Jeanna Smialek and Lucy Meakin
a Mario Draghi will have two weeks to decide how to intensify the stimulus so that no angry or colleagues or investors.
When the makers of the policy of the European Central Bank meet in Frankfort on 9 and 10 March, analyze whether negative interest rates and EUR 60,000 million (US $ 67,000 million) monthly debt purchases enough to revive consumer prices. In both markets take into account other rebate rate, the big question is how to customize quantitative easing.
The ECB president said that there are limits to what they can make decision makers policy within its powers, but the sub-zero rates involve risks and as for the expansion of the QE, from words to a long step. Draghi walk a fine line between convincing investors that can overcome obstacles and avoid disappointment on the market that held the last adjustment in December.
“It will be very difficult” to increase QE, said James Nixon , an economist at Oxford Economics Ltd., which still expects a move. “We should go somewhat against the rules. It could be very interesting to see if Draghi, as it tends to do when faced with these situations, pulls another rabbit out of a hat “.
Then, options and major obstacles.
Rebate rate. A reduction in the deposit rate of at least 10 basis points from the level of less than 0.3 percent now is fully expected by investors show Eonia forward contracts.
Since this crush yet the profitability of lenders, officials could consider a two-tiered rate or grant exemptions higher reserve requirements, strategies used by peers as the Swiss National Bank. ECB Vice President Vitor Constancio said last week that officials must “mitigate the effect (of easing) on the banks.”
More QE. To alleviate dependence on German debt, the ECB could delete the key for capital subscription purchase linking the economic dimension. This would allow other countries with outstanding debt, such as Italy, buy a proportion mayor.Esta strategy it would seem that the ECB supports countries that carried forward tax riskiest policies. could Worse, attract accusations of monetary financing, which the law prohibits the European Union.

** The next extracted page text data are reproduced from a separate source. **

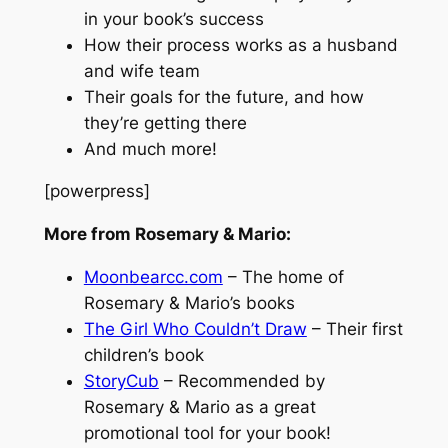
in your book’s success
How their process works as a husband
and wife team
Their goals for the future, and how
they’re getting there
And much more!
[powerpress]
More from Rosemary & Mario:
Moonbearcc.com
– The home of
Rosemary & Mario’s books
The Girl Who Couldn’t Draw
– Their first
children’s book
StoryCub
– Recommended by
Rosemary & Mario as a great
promotional tool for your book!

decouple from the deposit rate. The ECB would LBOs even in cases where performance is lower than the deposit rate. This equates to ensure losses, since the income of the deposit system would not cover the deficit on bonds held to maturity.
Buy other assets. The central bank could expand asset classes suitable for QE, perhaps adding corporate bonds. The concern is that probably not enough corporate debt available. According to Anatoli Annenkov, an economist at Societe Generale SA “there is already much liquidity squeeze.”
Raising the emission limit. In September, the ECB raised the ceiling on the proportion of each bond issue that banks can buy. You can do it again, but probably would be limited to titles without collective action clauses, which give a blocking minority that the central bank does not want.
Do not change the QE. If policy makers are at an impasse, the easiest solution would be to leave the QE as it is, relying on the contrary, in a marked reduction in the deposit rate. However, the Governing Council will take care to disappoint investors. On December 3, when the rate 10 basis points was lowered and the QE was extended six months both monthly level remained unchanged, the euro rose highest since 2009 and bonds plummeted.